**EXERCISE BRIEF**
Below are some records; quote exactly the lines from the one that contains "You are a GUI" through the one that contains "This screenshot has width=445, height=2576.", inclusive, and no others.

**SUPPLIED ENTRIES**
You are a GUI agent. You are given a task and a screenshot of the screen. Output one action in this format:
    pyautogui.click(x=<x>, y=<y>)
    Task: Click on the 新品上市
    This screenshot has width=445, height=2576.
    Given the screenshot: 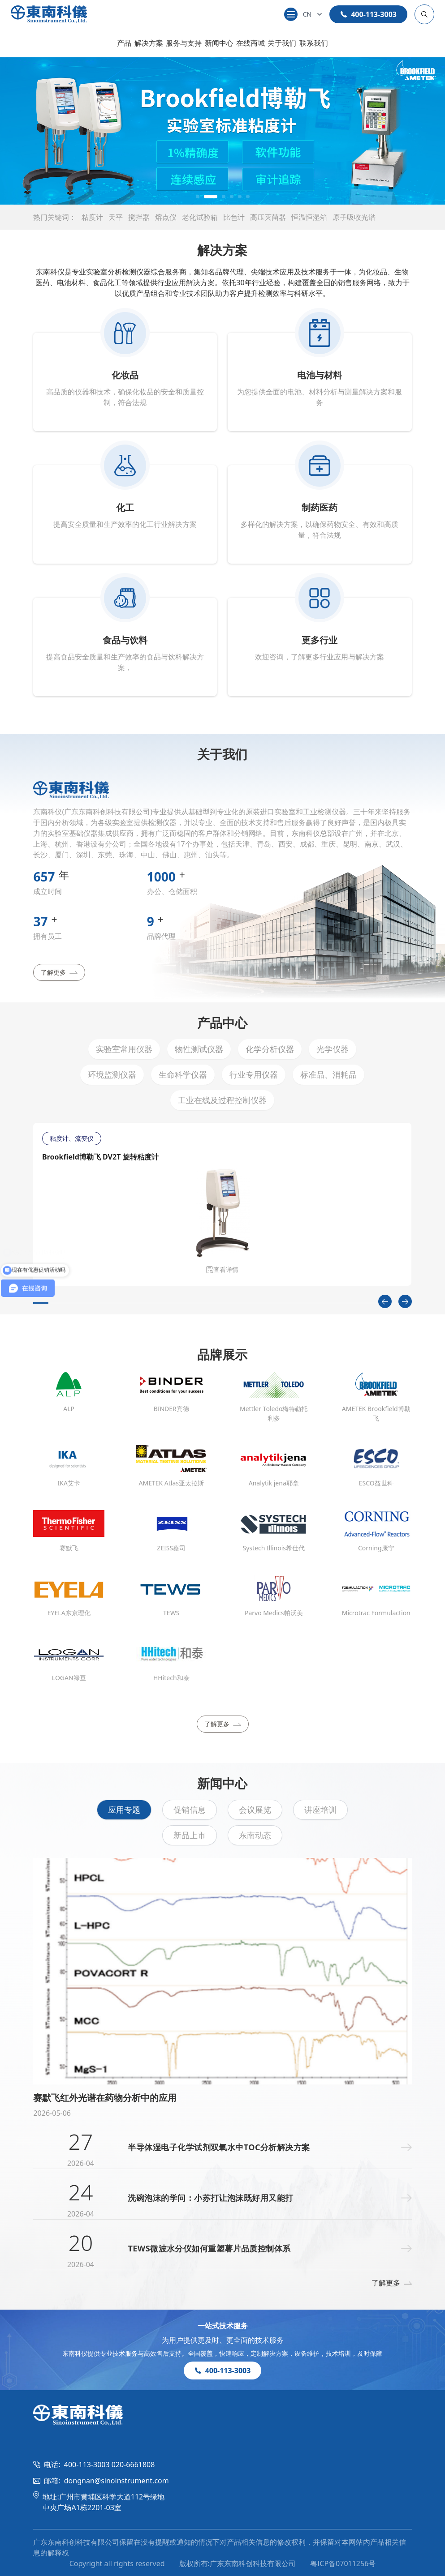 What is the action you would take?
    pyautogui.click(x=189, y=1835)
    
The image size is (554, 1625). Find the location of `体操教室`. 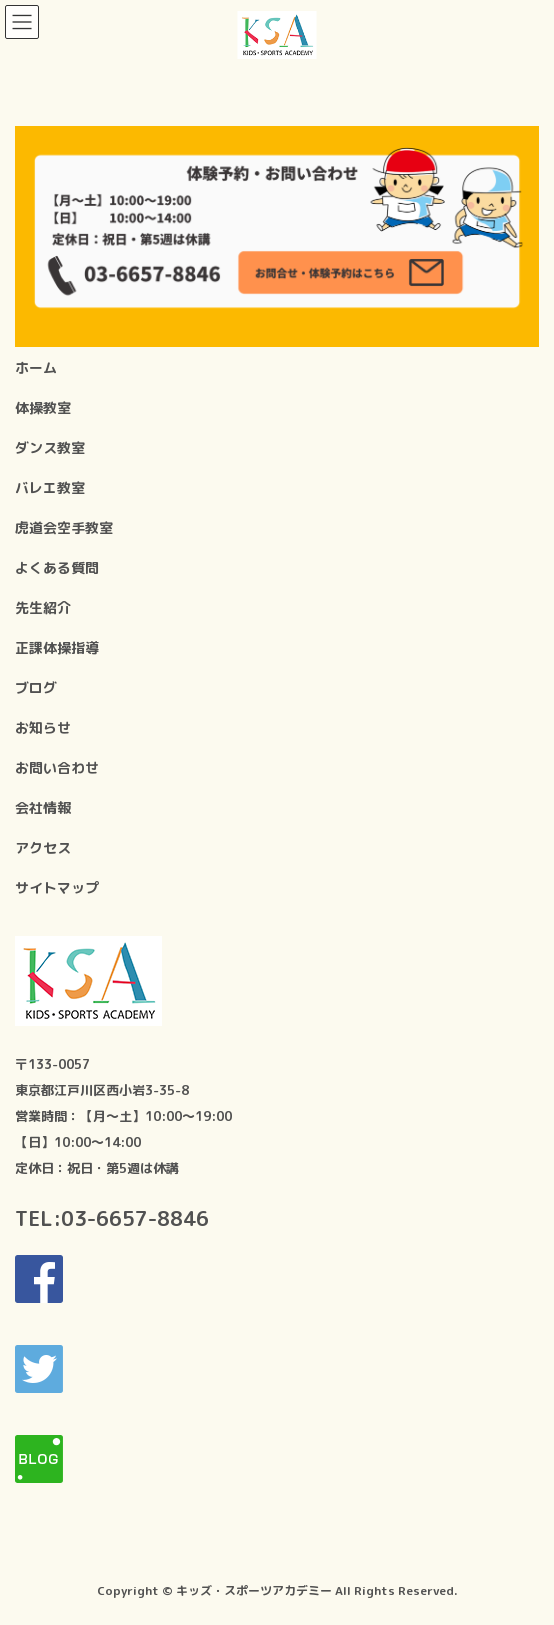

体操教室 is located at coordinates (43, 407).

* * *

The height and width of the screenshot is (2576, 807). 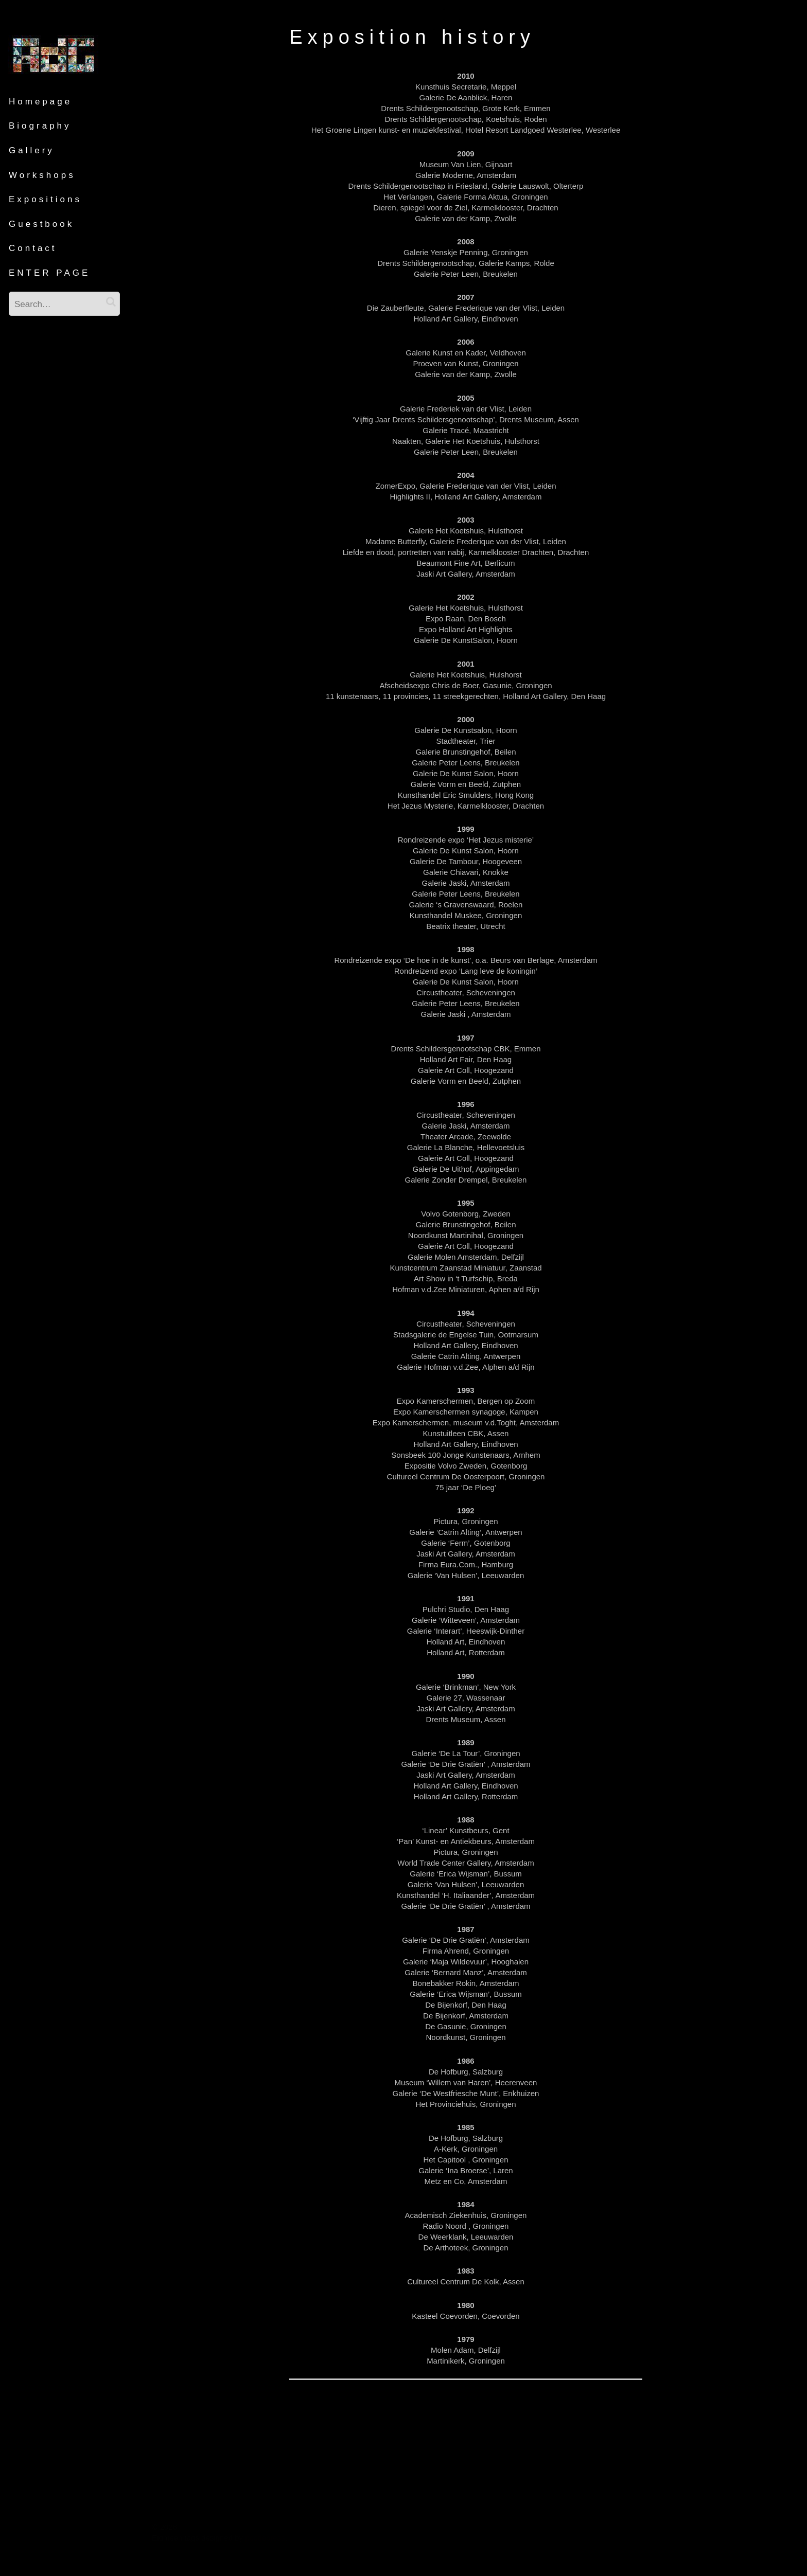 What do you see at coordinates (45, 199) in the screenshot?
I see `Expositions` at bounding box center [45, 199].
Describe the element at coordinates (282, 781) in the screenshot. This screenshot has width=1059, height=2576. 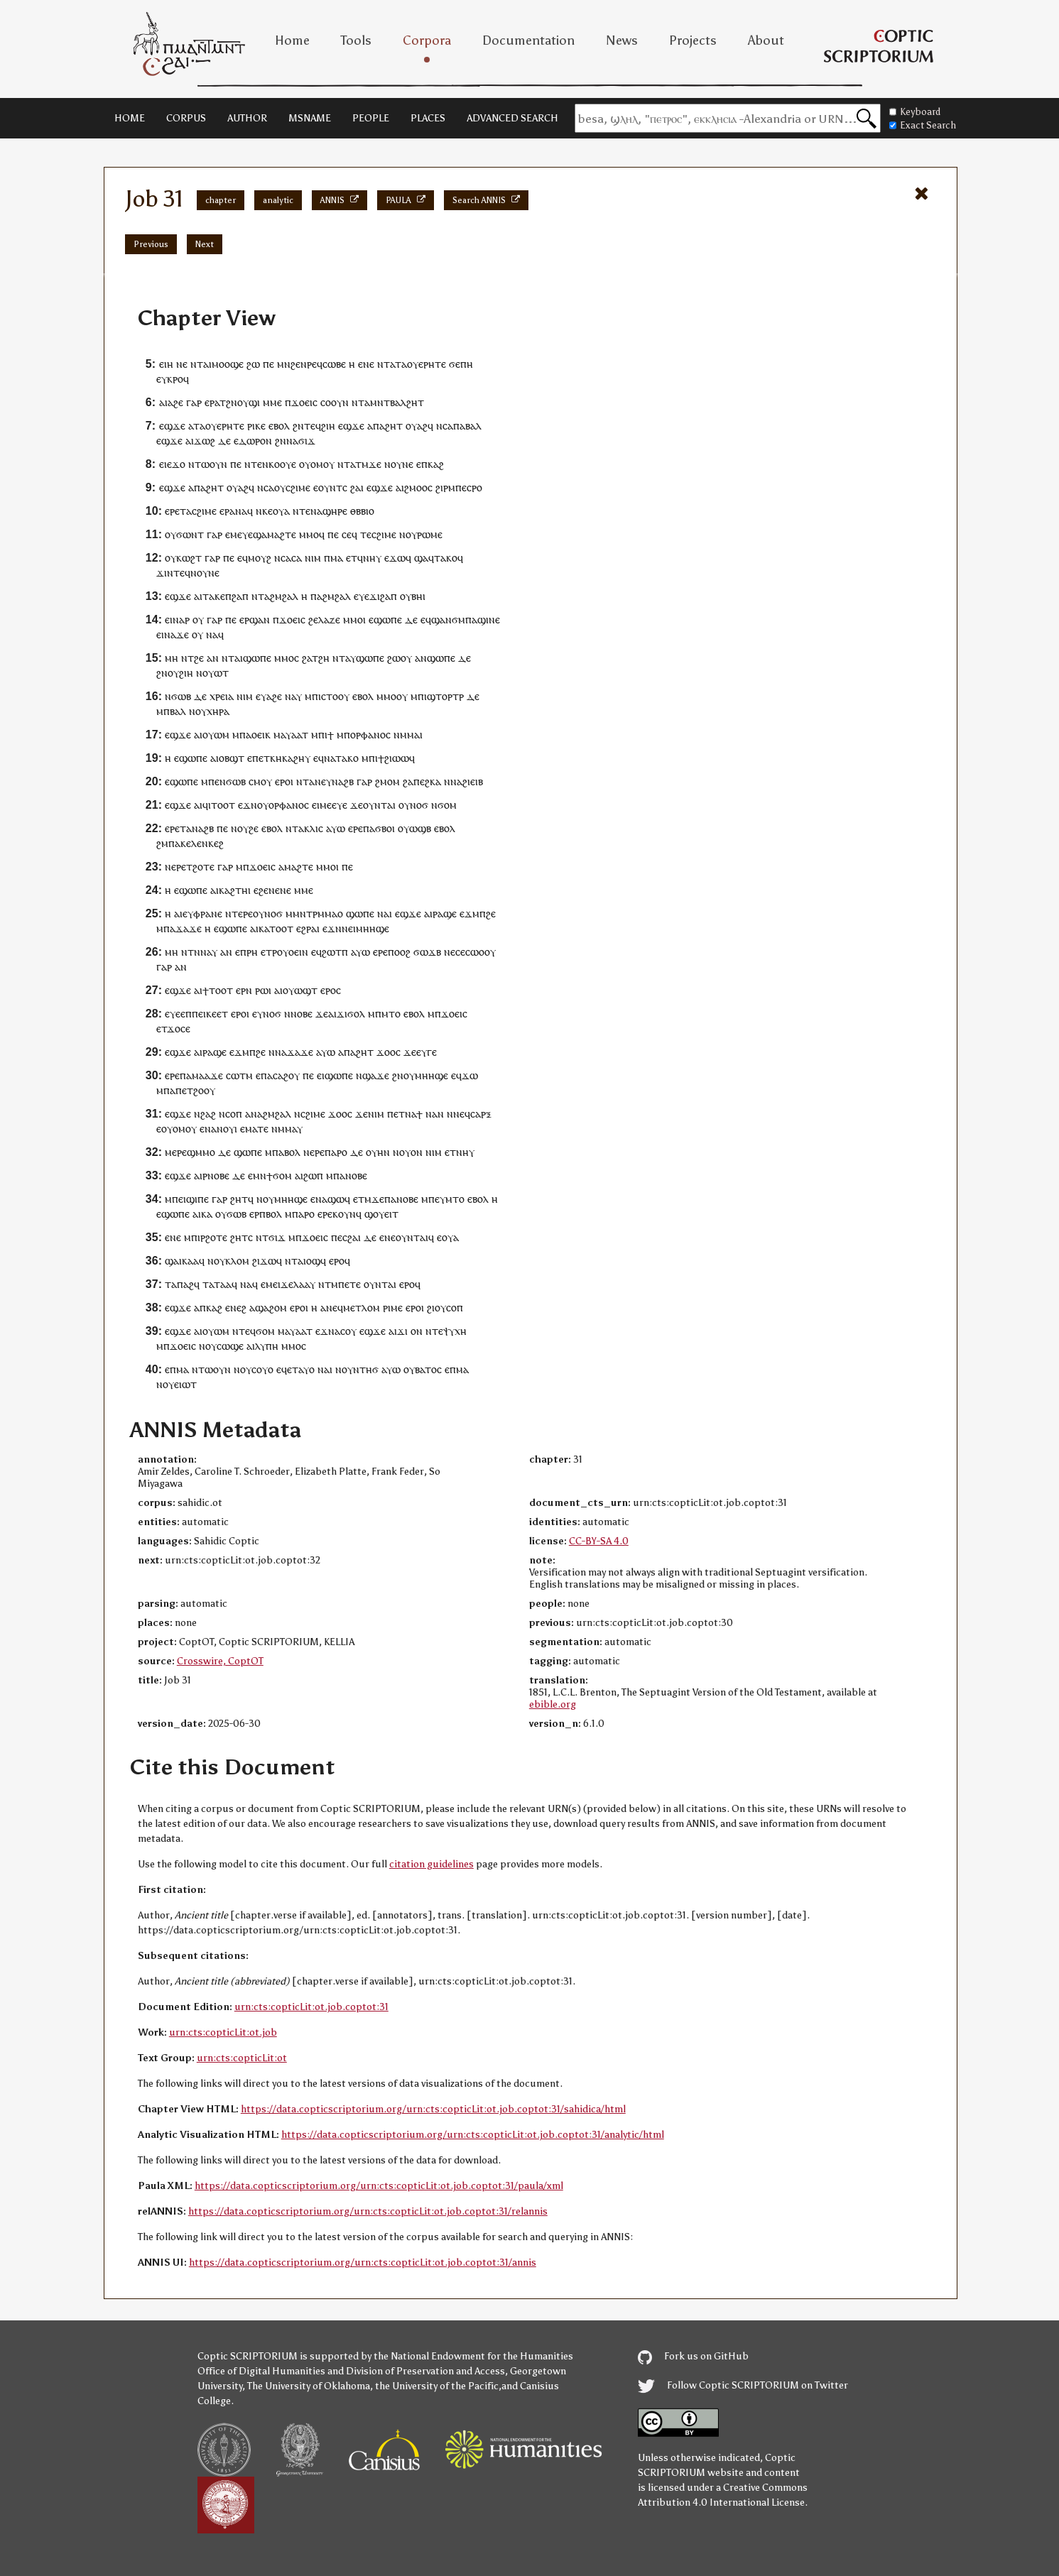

* * *

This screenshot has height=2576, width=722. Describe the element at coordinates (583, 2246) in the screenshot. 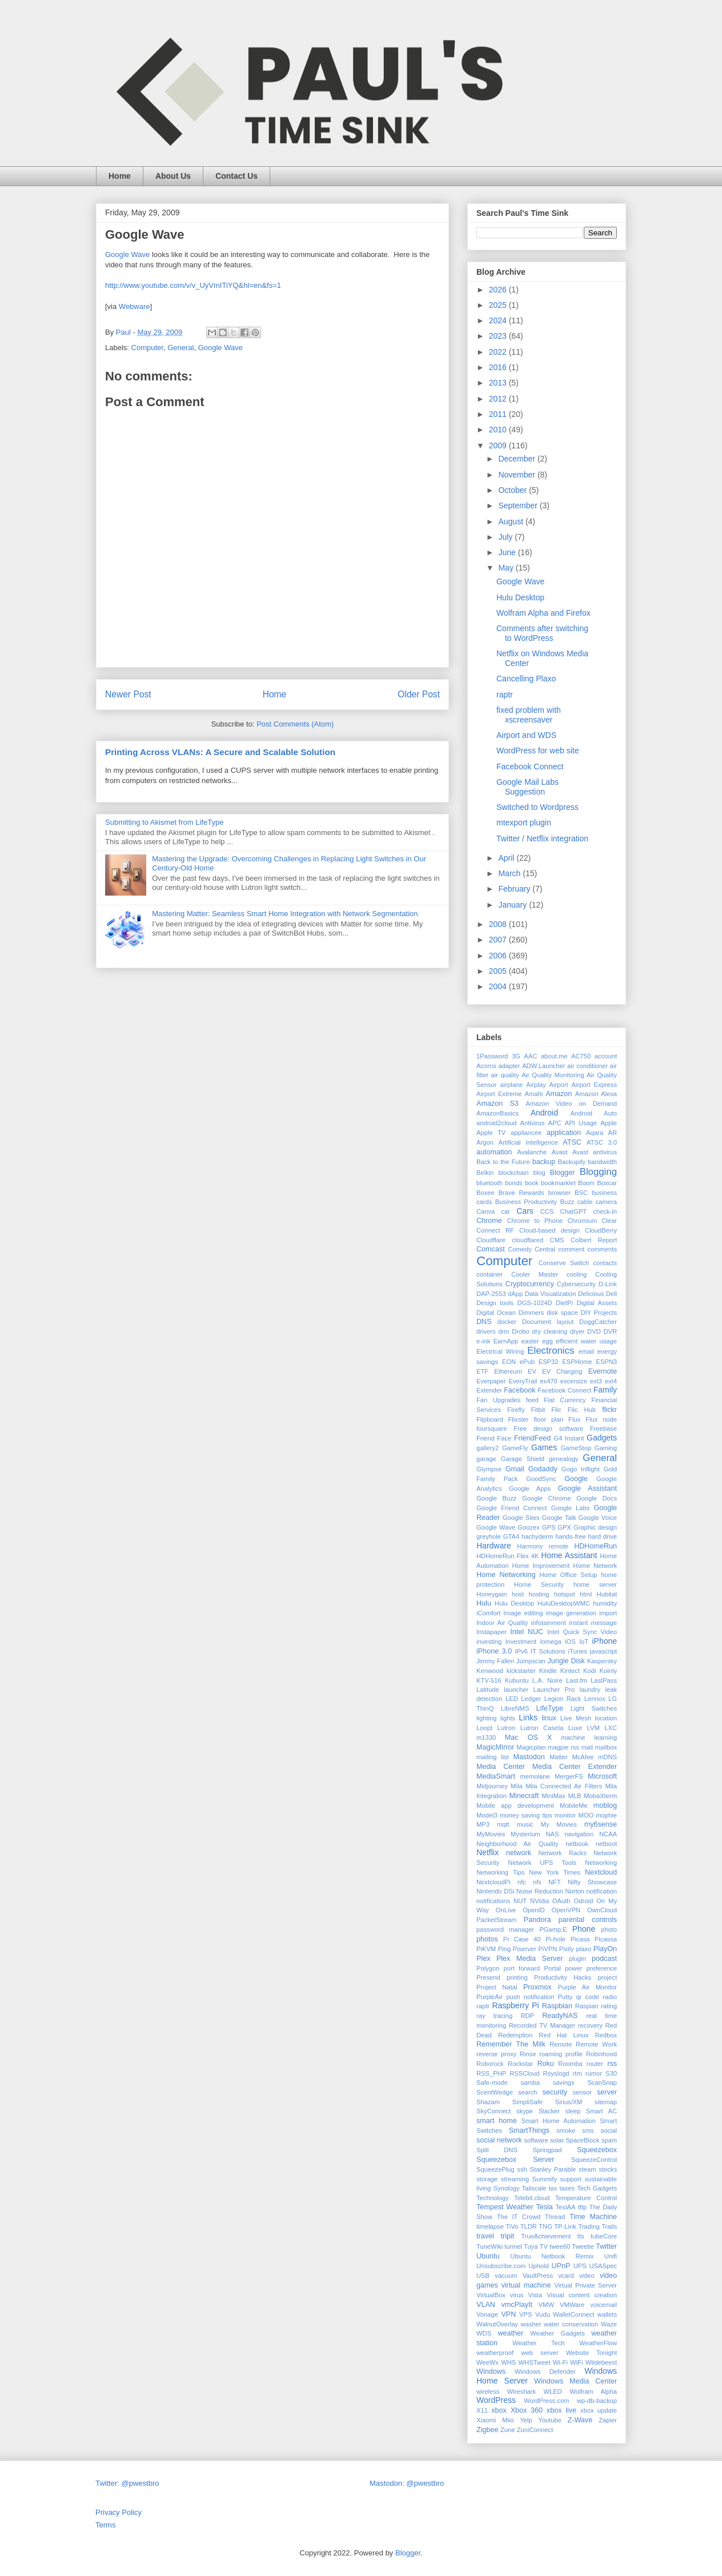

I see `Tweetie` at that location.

**OUTPUT FOR THIS TASK**
You are a GUI agent. You are given a task and a screenshot of the screen. Output one action in this format:
    pyautogui.click(x=<x>, y=<y>)
    Task: Click on the 新品上市
    This screenshot has width=445, height=2576.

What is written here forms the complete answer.